Exercise instructions: Your task is to filter the entries and copy every line containing the string "Selatan".

The data:
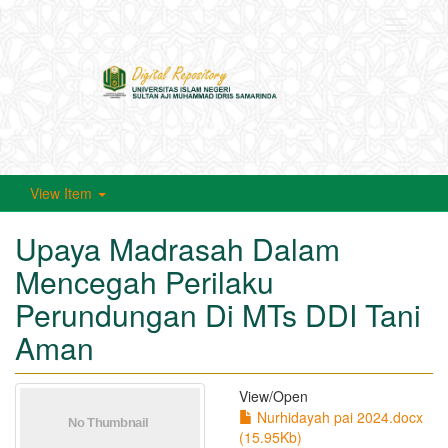
Toggle
navigati
View Item
Upaya Madrasah Dalam
Mencegah Perilaku
Perundungan Di MTs DDI Tani
Aman
View/
Open
Nurhidayah pai 2024.docx
(15.95Kb)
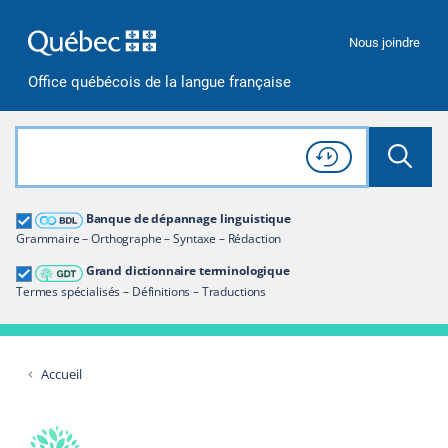
Passer à la recherche
Passer au contenu
Passer à la navigation
Nous joindre
Office québécois de la langue française
Rechercher dans tout le site
Lancer 
Consulter l'
Historique
de recherche
Grand dictionnaire terminologique
Banque de dépannage linguistique
Restreindre aux termes
Grammaire – Orthographe – Syntaxe – Rédaction
Grand dictionnaire terminologique
Termes spécialisés – Définitions – Traductions
Accueil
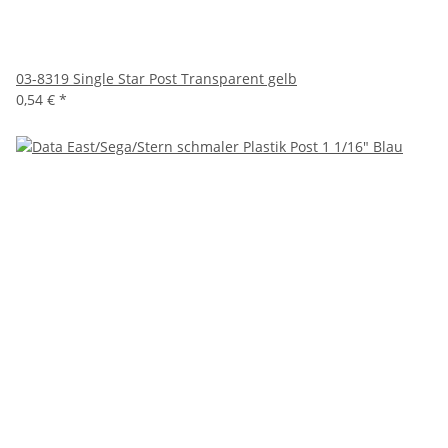
03-8319 Single Star Post Transparent gelb
0,54 €
*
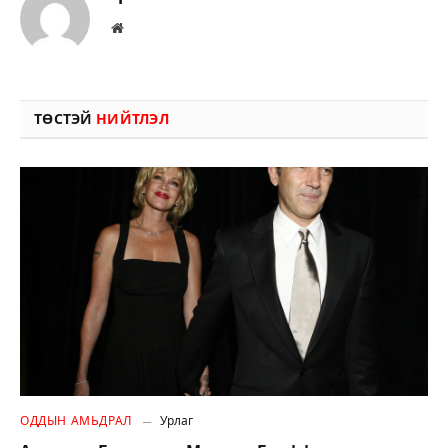
Вэбсайт
ТӨСТЭЙ
НИЙТЛЭЛ
ОДДЫН АМЬДРАЛ
Урлаг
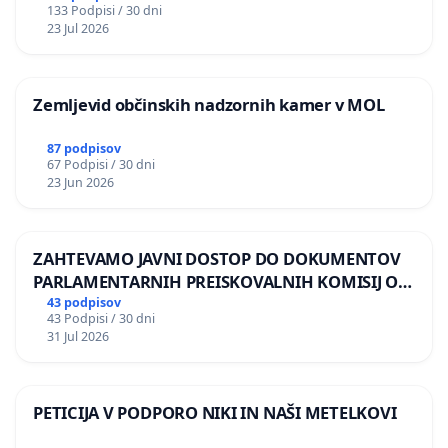
133 Podpisi / 30 dni
REPUBLIKE SLOVENIJE V MOSKVI
23 Jul 2026
Zemljevid občinskih nadzornih kamer v MOL
87 podpisov
67 Podpisi / 30 dni
23 Jun 2026
ZAHTEVAMO JAVNI DOSTOP DO DOKUMENTOV
PARLAMENTARNIH PREISKOVALNIH KOMISIJ O
ILEGALNI TRGOVINI Z OROŽJEM
43 podpisov
43 Podpisi / 30 dni
31 Jul 2026
PETICIJA V PODPORO NIKI IN NAŠI METELKOVI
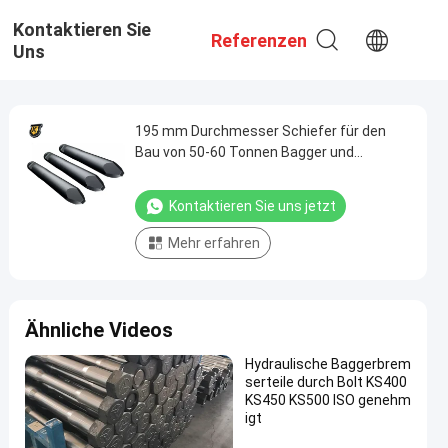
Kontaktieren Sie
Referenzen
Uns
195 mm Durchmesser Schiefer für den
Bau von 50-60 Tonnen Bagger und
Pneumatische Bohrgeräte
Kontaktieren Sie uns jetzt
Mehr erfahren
Ähnliche Videos
Hydraulische Baggerbrem
serteile durch Bolt KS400
KS450 KS500 ISO genehm
igt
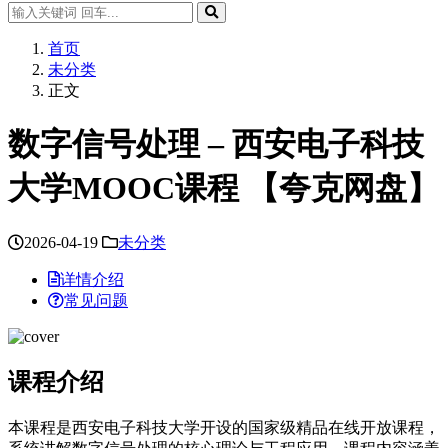
首页
未分类
正文
数字信号处理 – 西安电子科技
大学MOOC课程 【夸克网盘】
2026-04-19
未分类
详情介绍
常见问题
课程介绍
本课程是西安电子科技大学开设的国家级精品在线开放课程，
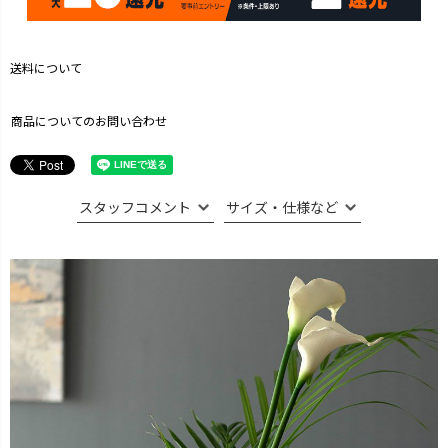
送料について
商品についてのお問い合わせ
スタッフコメント
サイズ・仕様など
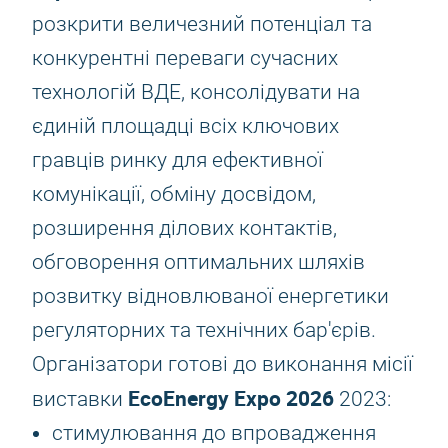
розкрити величезний потенціал та
конкурентні переваги сучасних
технологій ВДЕ, консолідувати на
єдиній площадці всіх ключових
гравців ринку для ефективної
комунікації, обміну досвідом,
розширення ділових контактів,
обговорення оптимальних шляхів
розвитку відновлюваної енергетики
регуляторних та технічних бар'єрів.
Організатори готові до виконання місії
EcoEnergy Expo 2026
виставки
2023:
стимулювання до впровадження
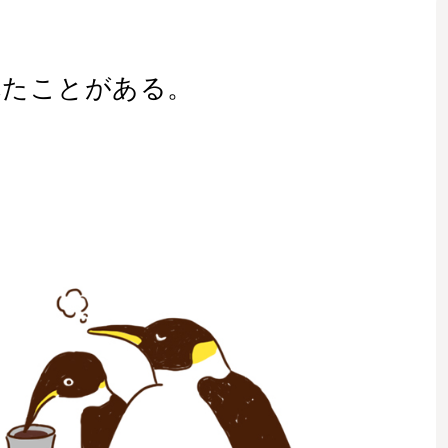
れたことがある。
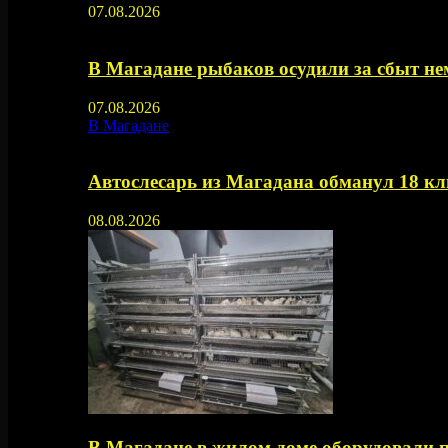
07.08.2026
В Магадане рыбаков осудили за сбыт 
07.08.2026
В Магадане
Автослесарь из Магадана обманул 18 кл
08.08.2026
В Магадане в жилом доме оборудовали 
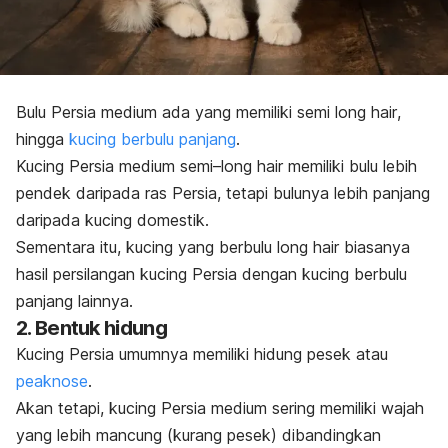
Bulu Persia medium ada yang memiliki semi l
ong hair
,
hingga
kucing berbulu panjang
.
Kucing Persia medium
semi
–
long hair
memiliki bulu lebih
pendek daripada ras Persia, tetapi bulunya lebih panjang
daripada kucing domestik.
Sementara itu, kucing yang berbulu
long hair
biasanya
hasil persilangan kucing Persia dengan kucing berbulu
panjang lainnya.
2. Bentuk hidung
Kucing Persia umumnya memiliki hidung pesek atau
peaknose
.
Akan tetapi, kucing Persia medium sering memiliki wajah
yang lebih mancung (kurang pesek) dibandingkan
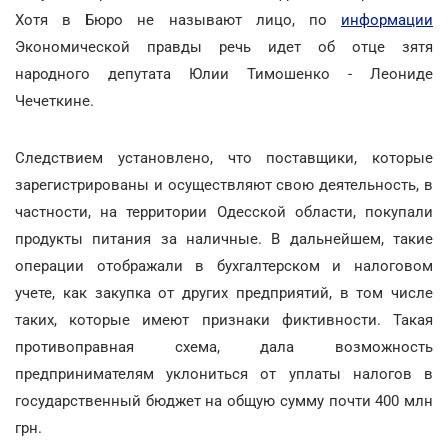
Хотя в Бюро не называют лицо, по
информации
Экономической правды речь идет об отце зятя
народного депутата Юлии Тимошенко - Леониде
Чечеткине.
Следствием установлено, что поставщики, которые
зарегистрированы и осуществляют свою деятельность, в
частности, на территории Одесской области, покупали
продукты питания за наличные. В дальнейшем, такие
операции отображали в бухгалтерском и налоговом
учете, как закупка от других предприятий, в том числе
таких, которые имеют признаки фиктивности. Такая
противоправная схема, дала возможность
предпринимателям уклониться от уплаты налогов в
государственный бюджет на общую сумму почти 400 млн
грн.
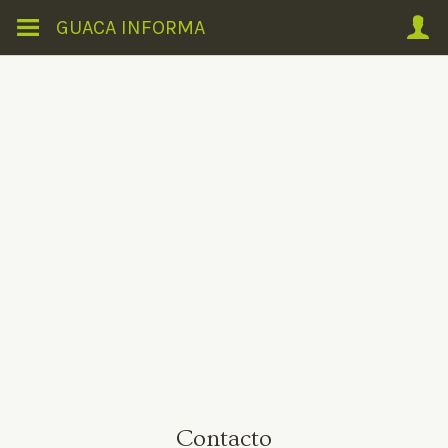
GUACA INFORMA
Contacto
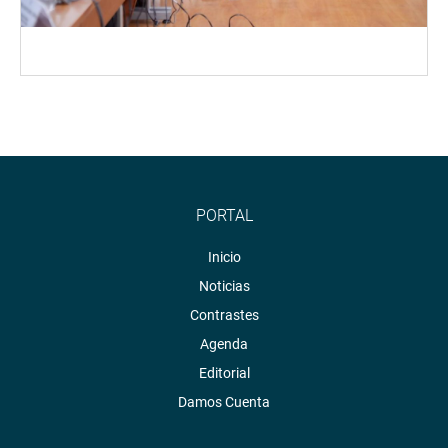
PORTAL
Inicio
Noticias
Contrastes
Agenda
Editorial
Damos Cuenta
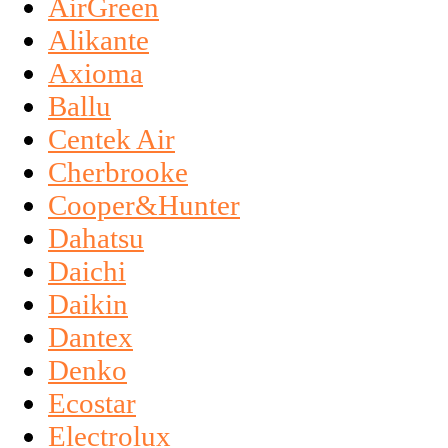
AirGreen
Alikante
Axioma
Ballu
Centek Air
Cherbrooke
Cooper&Hunter
Dahatsu
Daichi
Daikin
Dantex
Denko
Ecostar
Electrolux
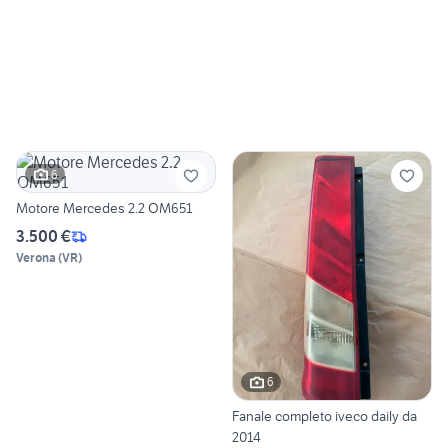
6
Motore Mercedes 2.2 OM651
3.500 €
Verona
(
VR
)
6
Fanale completo iveco daily da
2014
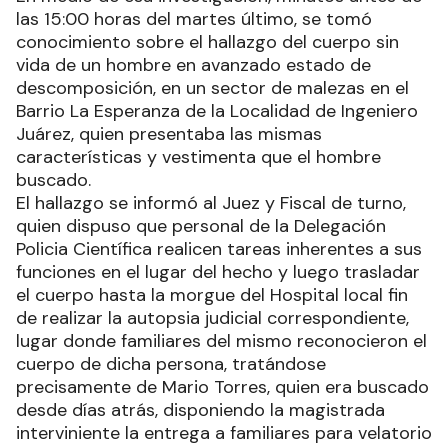
las 15:00 horas del martes último, se tomó
conocimiento sobre el hallazgo del cuerpo sin
vida de un hombre en avanzado estado de
descomposición, en un sector de malezas en el
Barrio La Esperanza de la Localidad de Ingeniero
Juárez, quien presentaba las mismas
características y vestimenta que el hombre
buscado.
El hallazgo se informó al Juez y Fiscal de turno,
quien dispuso que personal de la Delegación
Policia Científica realicen tareas inherentes a sus
funciones en el lugar del hecho y luego trasladar
el cuerpo hasta la morgue del Hospital local fin
de realizar la autopsia judicial correspondiente,
lugar donde familiares del mismo reconocieron el
cuerpo de dicha persona, tratándose
precisamente de Mario Torres, quien era buscado
desde días atrás, disponiendo la magistrada
interviniente la entrega a familiares para velatorio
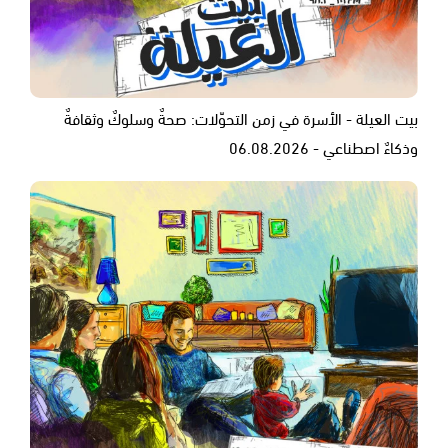
بيت العيلة - الأسرة في زمن التحوّلات: صحةٌ وسلوكٌ وثقافةٌ
وذكاءٌ اصطناعي - 06.08.2026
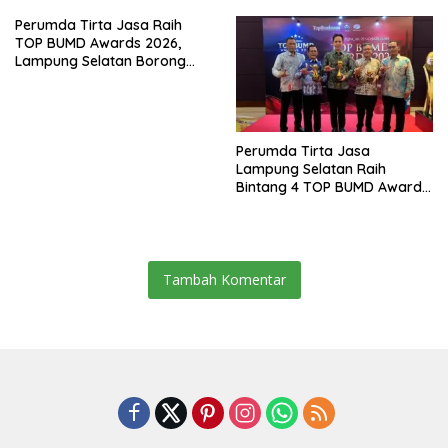
APBD
Perumda Tirta Jasa Raih
TOP BUMD Awards 2026,
Lampung Selatan Borong
Tiga Penghargaan Nasional
Perumda Tirta Jasa
Lampung Selatan Raih
Bintang 4 TOP BUMD Awards
2026, Tiga Penghargaan
Sekaligus Diborong
Tambah Komentar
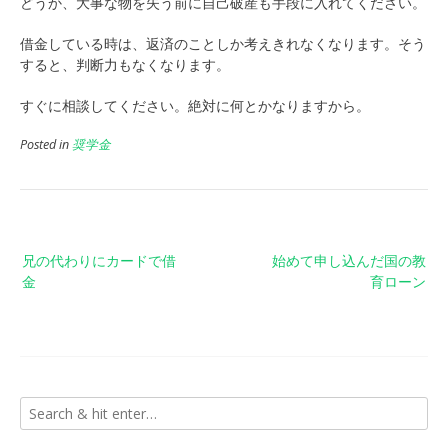
どうか、大事な物を失う前に自己破産も手段に入れてください。
借金している時は、返済のことしか考えきれなくなります。そう
すると、判断力もなくなります。
すぐに相談してください。絶対に何とかなりますから。
Posted in
奨学金
投
兄の代わりにカードで借
始めて申し込んだ国の教
稿
金
育ローン
ナ
ビ
ゲ
ー
シ
ョ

Result:
Lampung Selatan Borong
Lampung Selatan Raih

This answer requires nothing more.